● Exercise: Would you please retype, exactly, the lines of the listing below between the line with "прочный матовый материал, чаще" and the line with "сторон, обеспечивающая 100%", inclusive?

● Records for the task:
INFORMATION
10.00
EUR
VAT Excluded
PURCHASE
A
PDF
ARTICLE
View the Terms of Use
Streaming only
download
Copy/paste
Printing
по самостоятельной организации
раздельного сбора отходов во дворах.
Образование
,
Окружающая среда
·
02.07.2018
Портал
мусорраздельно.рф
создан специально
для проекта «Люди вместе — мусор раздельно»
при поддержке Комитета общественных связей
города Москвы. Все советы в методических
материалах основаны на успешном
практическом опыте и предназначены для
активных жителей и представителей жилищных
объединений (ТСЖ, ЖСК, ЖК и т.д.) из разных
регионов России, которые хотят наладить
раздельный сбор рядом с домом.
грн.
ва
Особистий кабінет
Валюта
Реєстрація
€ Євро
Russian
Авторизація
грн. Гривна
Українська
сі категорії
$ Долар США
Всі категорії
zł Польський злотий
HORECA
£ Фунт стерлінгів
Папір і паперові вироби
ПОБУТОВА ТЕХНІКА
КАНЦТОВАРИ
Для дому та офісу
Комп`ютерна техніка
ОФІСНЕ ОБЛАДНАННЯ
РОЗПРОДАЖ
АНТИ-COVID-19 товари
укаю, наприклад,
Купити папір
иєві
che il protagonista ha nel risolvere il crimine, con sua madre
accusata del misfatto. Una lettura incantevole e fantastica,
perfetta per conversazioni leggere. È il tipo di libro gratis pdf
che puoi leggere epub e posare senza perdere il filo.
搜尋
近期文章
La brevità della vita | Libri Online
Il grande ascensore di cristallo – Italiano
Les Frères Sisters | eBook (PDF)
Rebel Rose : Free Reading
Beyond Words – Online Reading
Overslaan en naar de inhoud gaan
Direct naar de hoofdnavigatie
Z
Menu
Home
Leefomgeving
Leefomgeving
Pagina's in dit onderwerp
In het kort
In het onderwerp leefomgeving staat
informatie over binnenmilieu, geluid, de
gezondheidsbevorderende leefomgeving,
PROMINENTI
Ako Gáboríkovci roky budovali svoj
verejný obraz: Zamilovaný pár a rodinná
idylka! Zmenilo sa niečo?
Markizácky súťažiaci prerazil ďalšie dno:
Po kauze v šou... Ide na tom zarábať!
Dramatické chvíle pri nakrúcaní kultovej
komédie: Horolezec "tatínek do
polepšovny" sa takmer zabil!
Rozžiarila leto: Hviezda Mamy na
* * *
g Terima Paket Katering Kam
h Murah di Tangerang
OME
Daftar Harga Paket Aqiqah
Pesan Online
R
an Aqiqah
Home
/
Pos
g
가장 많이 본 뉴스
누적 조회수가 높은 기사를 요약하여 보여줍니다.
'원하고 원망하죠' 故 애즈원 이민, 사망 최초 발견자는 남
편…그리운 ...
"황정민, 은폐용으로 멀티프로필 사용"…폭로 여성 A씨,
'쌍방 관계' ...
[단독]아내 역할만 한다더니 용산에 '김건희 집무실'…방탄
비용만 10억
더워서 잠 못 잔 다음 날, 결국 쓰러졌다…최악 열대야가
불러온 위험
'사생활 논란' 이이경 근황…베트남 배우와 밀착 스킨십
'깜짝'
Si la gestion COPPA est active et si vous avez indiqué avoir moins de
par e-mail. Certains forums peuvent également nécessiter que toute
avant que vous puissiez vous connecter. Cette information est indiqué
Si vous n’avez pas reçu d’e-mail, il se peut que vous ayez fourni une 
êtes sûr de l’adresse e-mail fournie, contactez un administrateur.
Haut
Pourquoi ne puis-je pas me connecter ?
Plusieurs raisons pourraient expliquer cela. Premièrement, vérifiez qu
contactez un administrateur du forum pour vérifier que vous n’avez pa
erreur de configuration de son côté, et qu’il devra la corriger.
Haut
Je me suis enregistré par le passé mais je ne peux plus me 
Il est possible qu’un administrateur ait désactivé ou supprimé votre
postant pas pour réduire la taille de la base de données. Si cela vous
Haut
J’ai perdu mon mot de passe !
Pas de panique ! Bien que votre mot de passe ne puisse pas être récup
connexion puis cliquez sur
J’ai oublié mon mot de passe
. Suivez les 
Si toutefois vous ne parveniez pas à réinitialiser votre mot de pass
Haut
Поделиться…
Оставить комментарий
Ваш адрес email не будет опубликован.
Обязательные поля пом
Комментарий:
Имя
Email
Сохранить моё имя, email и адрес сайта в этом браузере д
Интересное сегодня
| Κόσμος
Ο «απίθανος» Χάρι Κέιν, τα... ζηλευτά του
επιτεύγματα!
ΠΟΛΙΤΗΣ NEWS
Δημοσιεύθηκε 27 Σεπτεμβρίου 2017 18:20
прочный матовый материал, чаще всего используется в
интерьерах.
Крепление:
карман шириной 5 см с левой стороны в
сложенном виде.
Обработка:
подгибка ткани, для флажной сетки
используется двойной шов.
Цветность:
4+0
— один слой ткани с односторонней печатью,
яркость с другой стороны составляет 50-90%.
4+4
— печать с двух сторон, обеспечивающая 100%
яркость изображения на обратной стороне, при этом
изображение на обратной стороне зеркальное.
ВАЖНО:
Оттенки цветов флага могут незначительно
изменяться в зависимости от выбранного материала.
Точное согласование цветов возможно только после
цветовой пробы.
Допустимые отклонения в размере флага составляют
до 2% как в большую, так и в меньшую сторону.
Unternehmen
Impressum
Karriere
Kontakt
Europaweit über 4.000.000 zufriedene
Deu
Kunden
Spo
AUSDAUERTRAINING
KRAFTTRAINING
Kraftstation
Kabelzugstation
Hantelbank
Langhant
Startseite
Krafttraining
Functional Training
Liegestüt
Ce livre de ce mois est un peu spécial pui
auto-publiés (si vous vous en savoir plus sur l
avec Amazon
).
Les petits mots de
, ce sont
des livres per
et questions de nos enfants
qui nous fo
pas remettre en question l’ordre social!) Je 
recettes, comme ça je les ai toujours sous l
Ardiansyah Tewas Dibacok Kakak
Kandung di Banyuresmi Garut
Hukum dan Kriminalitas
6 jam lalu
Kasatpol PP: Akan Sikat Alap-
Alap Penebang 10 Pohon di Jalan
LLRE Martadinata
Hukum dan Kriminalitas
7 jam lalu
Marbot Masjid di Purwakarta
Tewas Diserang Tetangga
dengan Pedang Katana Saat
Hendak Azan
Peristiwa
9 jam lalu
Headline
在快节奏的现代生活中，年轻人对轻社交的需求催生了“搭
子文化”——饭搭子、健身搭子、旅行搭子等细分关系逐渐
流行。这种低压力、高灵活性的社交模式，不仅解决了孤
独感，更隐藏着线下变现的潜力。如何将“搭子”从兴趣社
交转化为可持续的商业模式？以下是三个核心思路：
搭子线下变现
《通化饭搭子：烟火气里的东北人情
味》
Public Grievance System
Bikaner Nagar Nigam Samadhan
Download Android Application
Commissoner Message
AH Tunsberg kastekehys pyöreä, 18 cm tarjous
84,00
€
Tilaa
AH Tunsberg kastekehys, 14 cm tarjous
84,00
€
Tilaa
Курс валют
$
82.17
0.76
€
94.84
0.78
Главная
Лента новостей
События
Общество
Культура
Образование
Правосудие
---
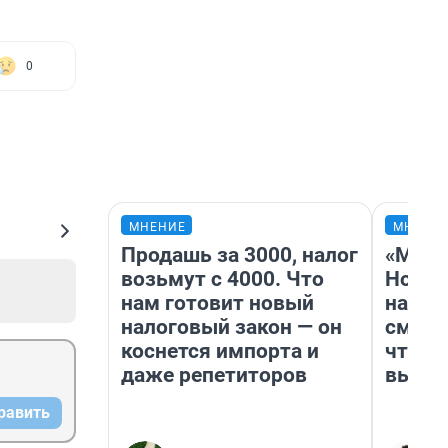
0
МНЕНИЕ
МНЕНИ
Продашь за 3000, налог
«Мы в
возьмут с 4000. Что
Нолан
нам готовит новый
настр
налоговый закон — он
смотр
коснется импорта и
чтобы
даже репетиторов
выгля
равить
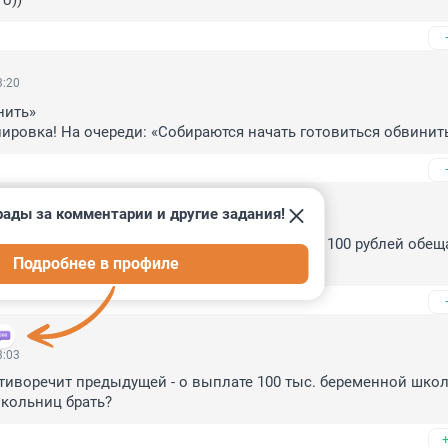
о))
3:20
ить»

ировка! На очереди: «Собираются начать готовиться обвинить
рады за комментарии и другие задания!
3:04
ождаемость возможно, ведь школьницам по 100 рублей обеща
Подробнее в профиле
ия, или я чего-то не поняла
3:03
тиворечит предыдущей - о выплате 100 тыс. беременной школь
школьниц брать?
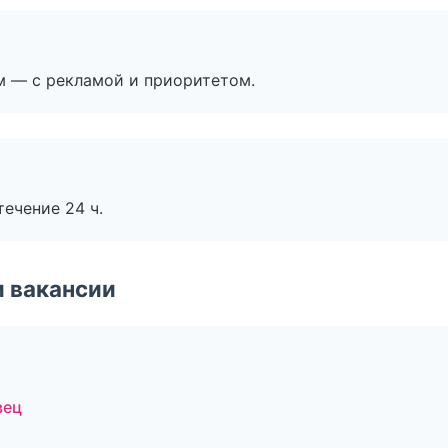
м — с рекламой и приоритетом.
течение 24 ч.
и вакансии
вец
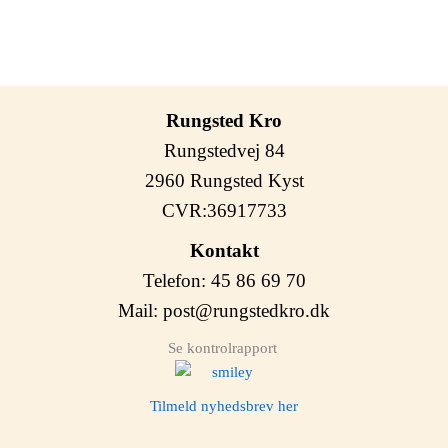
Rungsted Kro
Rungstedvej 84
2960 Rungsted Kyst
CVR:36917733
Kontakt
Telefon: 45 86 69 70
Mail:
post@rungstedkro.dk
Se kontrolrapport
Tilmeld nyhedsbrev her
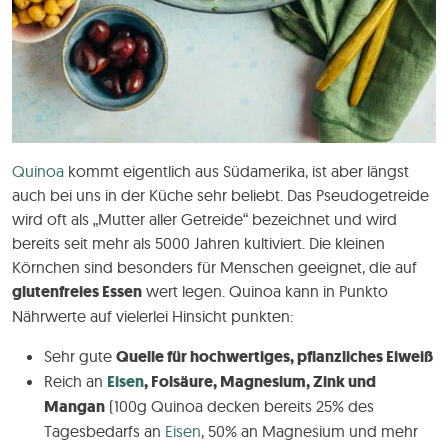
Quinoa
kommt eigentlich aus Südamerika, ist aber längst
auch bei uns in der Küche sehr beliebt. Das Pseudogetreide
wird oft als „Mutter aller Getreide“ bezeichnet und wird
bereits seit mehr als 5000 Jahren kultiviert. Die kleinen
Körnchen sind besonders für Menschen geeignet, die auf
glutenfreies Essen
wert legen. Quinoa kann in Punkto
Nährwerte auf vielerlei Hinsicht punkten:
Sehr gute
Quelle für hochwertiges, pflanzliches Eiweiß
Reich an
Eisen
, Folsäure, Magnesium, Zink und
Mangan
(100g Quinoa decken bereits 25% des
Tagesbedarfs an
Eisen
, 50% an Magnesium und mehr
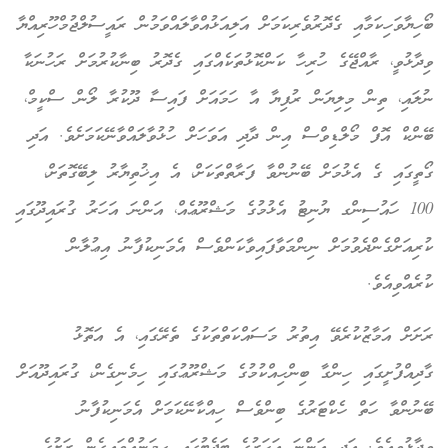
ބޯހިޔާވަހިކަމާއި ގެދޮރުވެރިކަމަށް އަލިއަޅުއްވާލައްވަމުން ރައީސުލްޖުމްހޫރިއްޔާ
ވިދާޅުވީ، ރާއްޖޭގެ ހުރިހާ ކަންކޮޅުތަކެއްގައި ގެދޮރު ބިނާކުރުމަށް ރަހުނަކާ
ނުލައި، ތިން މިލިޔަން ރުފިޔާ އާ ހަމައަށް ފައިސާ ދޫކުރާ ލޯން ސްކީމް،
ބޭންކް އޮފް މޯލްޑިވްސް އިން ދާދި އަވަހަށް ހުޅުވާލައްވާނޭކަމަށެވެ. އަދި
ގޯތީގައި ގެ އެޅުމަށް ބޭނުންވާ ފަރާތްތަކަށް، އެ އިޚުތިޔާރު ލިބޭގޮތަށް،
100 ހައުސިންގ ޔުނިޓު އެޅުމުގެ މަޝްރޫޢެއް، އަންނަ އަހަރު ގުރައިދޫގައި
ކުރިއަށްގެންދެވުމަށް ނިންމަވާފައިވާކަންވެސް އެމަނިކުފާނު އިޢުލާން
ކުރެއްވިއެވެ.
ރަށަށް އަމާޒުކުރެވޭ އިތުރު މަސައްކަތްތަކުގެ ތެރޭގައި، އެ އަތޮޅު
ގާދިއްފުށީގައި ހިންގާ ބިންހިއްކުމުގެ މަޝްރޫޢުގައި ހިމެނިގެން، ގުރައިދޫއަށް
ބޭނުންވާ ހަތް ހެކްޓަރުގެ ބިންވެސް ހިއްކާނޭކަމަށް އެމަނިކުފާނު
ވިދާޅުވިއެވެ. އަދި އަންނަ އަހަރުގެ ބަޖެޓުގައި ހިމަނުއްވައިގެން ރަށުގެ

● Written response:
прочный матовый материал, чаще всего используется в
интерьерах.
Крепление:
карман шириной 5 см с левой стороны в
сложенном виде.
Обработка:
подгибка ткани, для флажной сетки
используется двойной шов.
Цветность:
4+0
— один слой ткани с односторонней печатью,
яркость с другой стороны составляет 50-90%.
4+4
— печать с двух сторон, обеспечивающая 100%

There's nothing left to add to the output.